Görünüşe göre burası dalış için ideal bir yer. Bu tam olarak pek çok turistin ve arkeologun hayalini kurduğu şeydir, ancak burada tüplü dalış yasaktır. Mevcut tek zevk, şeffaf tabanlı bir teknede gezi satın almaktır. Hala tüplü dalışa gidebilirsiniz, ancak korunan alanın dışında.

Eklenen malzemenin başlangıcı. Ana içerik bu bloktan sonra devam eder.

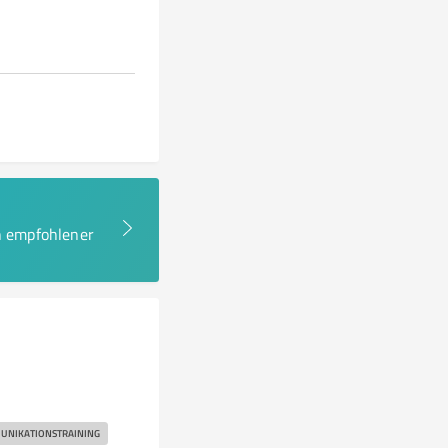
en empfohlener
NIKATIONSTRAINING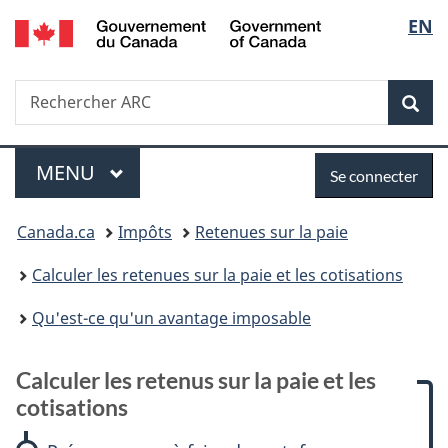
/
Sélec
EN
Passer
Passer
Passer
Passer
Government
au
à
à
à
de
of
contenu
:
«
la
Canada
Recherche
Rechercher
principal
Calculer
Au
version
Rec
la
ARC
les
sujet
HTML
retenus
du
simplifiée
langu
Menu
Se
sur
gouvernement
MENU
PRINCIPAL
Se connecter
la
»
connecter
Vous
paie
Canada.ca
Impôts
Retenues sur la paie
et
êtes
les
Calculer les retenues sur la paie et les cotisations
cotisations
ici :
Qu'est-ce qu'un avantage imposable
Calculer les retenus sur la paie et les
cotisations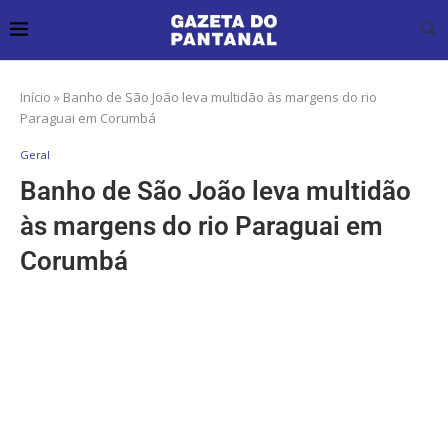
Início
»
Banho de São João leva multidão às margens do rio
Paraguai em Corumbá
Geral
Banho de São João leva multidão
às margens do rio Paraguai em
Corumbá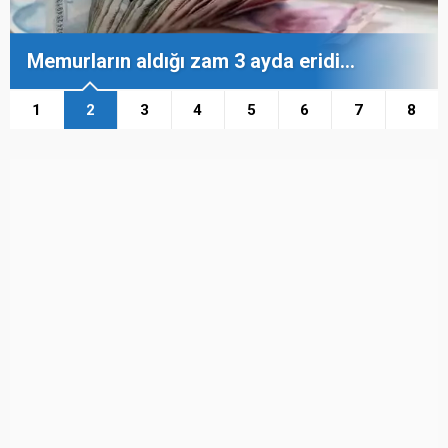
Memurların aldığı zam 3 ayda eridi…
1
2
3
4
5
6
7
8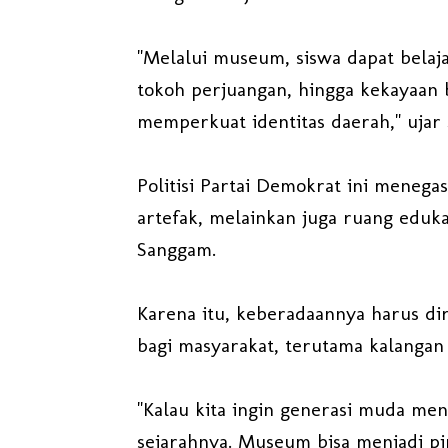
"Melalui museum, siswa dapat belaja
tokoh perjuangan, hingga kekayaan b
memperkuat identitas daerah," ujar 
Politisi Partai Demokrat ini mene
artefak, melainkan juga ruang eduka
Sanggam.
Karena itu, keberadaannya harus dir
bagi masyarakat, terutama kalangan 
"Kalau kita ingin generasi muda me
sejarahnya. Museum bisa menjadi pin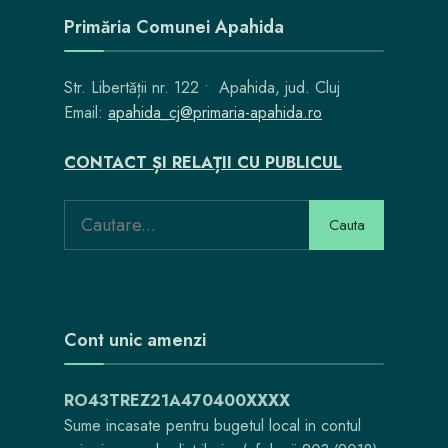
Primăria Comunei Apahida
Str. Libertății nr. 122 • Apahida, jud. Cluj
Email:
apahida_cj@primaria-apahida.ro
CONTACT ȘI RELAȚII CU PUBLICUL
Cauta
Cont unic amenzi
RO43TREZ21A470400XXXX
Sume incasate pentru bugetul local in contul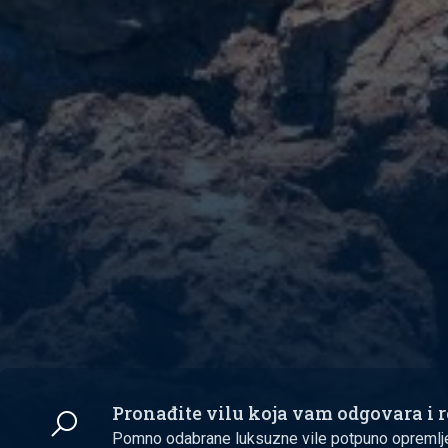
Pronađite vilu koja vam odgovara i r
Pomno odabrane luksuzne vile potpuno opremlj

Olympos (Tahtali) ve Yanartaş (Yanartash) Dağları
Bu dağlara Likya Yolu üzerinden de ulaşılabilir. Ancak rotanın en sonunda bulunurlar, bu nedenle gerekirse onları ayrı ayrı ziyaret etmek daha iyidir. Olympos (veya yerel halkın dediği gibi - Tahtalı), Olympos Milli Parkı'nın en yüksek noktasıdır (dağ yüksekliği - 2365 m). Dağın eteğinde bir zamanlar aynı adı taşıyan bir şehir varmış. Önce Yunan, sonra Roma, şimdi de güzel bir harabe yığını. Efsaneye göre, bölge sakinleri tanrıların dağın tepesinde (kalıcı olarak veya zaman zaman) yaşayabileceğine inanıyordu. Özellikle Chimera Dağı (Yanartash) hayal güçlerini körükledi. Gerçek şu ki, derinliklerinden sürekli olarak ateş dilleri fışkırıyordu. Bu, oksijenle temas ettiğinde tutuşan yeraltı gazı sızıntısı nedeniyle oluşur. Ancak eski sakinler Chimera'nın dağda hapsedildiğine inanıyordu.
Damlataş Mağarası
Türkiye'de bir mağarayı ziyaret etme önerisi biraz çelişkili. Burada kendinizi sürekli olarak tapınakların, manastırların, kalelerin ve hatta kaya otellerinin mağaralarında buluyorsunuz. Ama bu mağara farklı. 1948'deki keşfi tam bir kazaydı: işçiler taş çıkarıyorlardı ve bilinmeyen bir mağaranın girişini buldular. İçeride 15.000 yıllık bir sarkıt ve dikit kümesi keşfettiler. Ve yüksek miktarda karbondioksit içeren hava. Mağara mümkün olduğu kadar güvenlidir, burada kaybolmak zordur ve bulunması kolaydır - konumu Alanya şehrinin tam ortasında yer almaktadır.
Elbette bu listenin eksiksiz olduğu söylenemez. Türkiye'de hâlâ yüzlerce ilgi çekici yer var! Ancak bu liste kesinlikle farklı Türkiye'leri görmenize yardımcı olacaktır: dağlık ve düz, havadar ve mağara, Avrupalı ve otokton. Eşsiz Türkiye.